Word for word, reproduce each line of the data below, omitting every image.
········
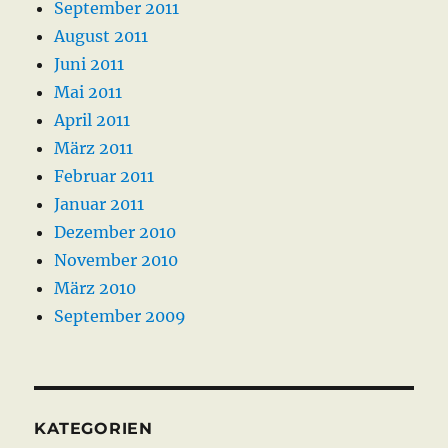
September 2011
August 2011
Juni 2011
Mai 2011
April 2011
März 2011
Februar 2011
Januar 2011
Dezember 2010
November 2010
März 2010
September 2009
KATEGORIEN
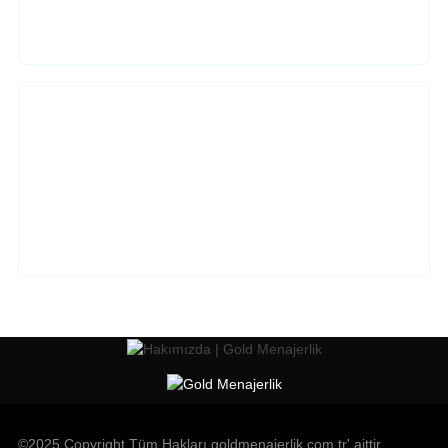
©2025 Copyright Tüm Hakları goldmenajerlik.com.tr' aittir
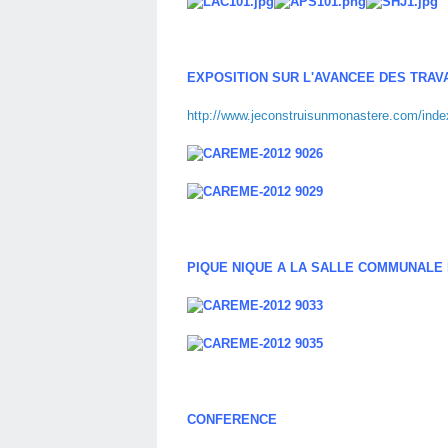
EXPOSITION SUR L'AVANCEE DES TRA
http://www.jeconstruisunmonastere.com/index
PIQUE NIQUE A LA SALLE COMMUNALE
CONFERENCE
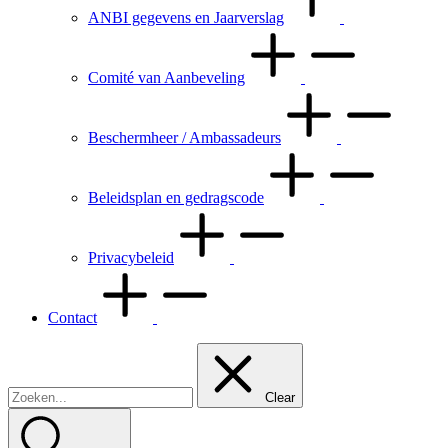
ANBI gegevens en Jaarverslag
Comité van Aanbeveling
Beschermheer / Ambassadeurs
Beleidsplan en gedragscode
Privacybeleid
Contact
Clear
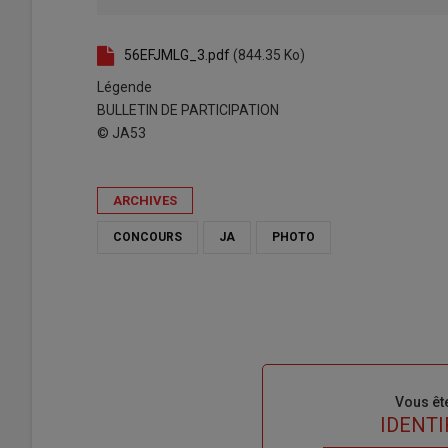
56EFJMLG_3.pdf
(844.35 Ko)
Légende
BULLETIN DE PARTICIPATION
© JA53
ARCHIVES
CONCOURS
JA
PHOTO
Sous-
Vous êt
titre
TITRE
IDENTI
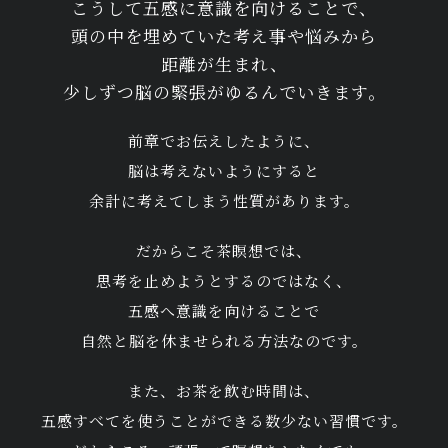
こうして五感に意識を向けることで、
頭の中を埋めていた考え事や悩みから
距離が生まれ、
少しずつ脳の緊張がゆるんでいきます。
前章でお伝えしたように、
脳は考えないようにすると
余計に考えてしまう性質があります。
だからこそ茶瞑想では、
思考を止めようとするのではなく、
五感へ意識を向けることで
自然と脳を休ませられる方法なのです。
また、お茶を飲む時間は、
五感すべてを使うことができる数少ない習慣です。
········
:: Answer box ::
September 2011
August 2011
Juni 2011
Mai 2011
April 2011
März 2011
Februar 2011
Januar 2011
Dezember 2010
November 2010
März 2010
September 2009
KATEGORIEN
©2025 Copyright Tüm Hakları goldmenajerlik.com.tr' aittir
EXPOSITION SUR L'AVANCEE DES TRA
http://www.jeconstruisunmonastere.com/index
PIQUE NIQUE A LA SALLE COMMUNALE
CONFERENCE
ANBI gegevens en Jaarverslag
Comité van Aanbeveling
Beschermheer / Ambassadeurs
Beleidsplan en gedragscode
Privacybeleid
Contact
Clear
56EFJMLG_3.pdf
(844.35 Ko)
Légende
BULLETIN DE PARTICIPATION
© JA53
ARCHIVES
CONCOURS
JA
PHOTO
Sous-
Vous êt
titre
TITRE
IDENTI
こうして五感に意識を向けることで、
頭の中を埋めていた考え事や悩みから
距離が生まれ、
少しずつ脳の緊張がゆるんでいきます。
前章でお伝えしたように、
脳は考えないようにすると
余計に考えてしまう性質があります。
だからこそ茶瞑想では、
思考を止めようとするのではなく、
五感へ意識を向けることで
自然と脳を休ませられる方法なのです。
また、お茶を飲む時間は、
五感すべてを使うことができる数少ない習慣です。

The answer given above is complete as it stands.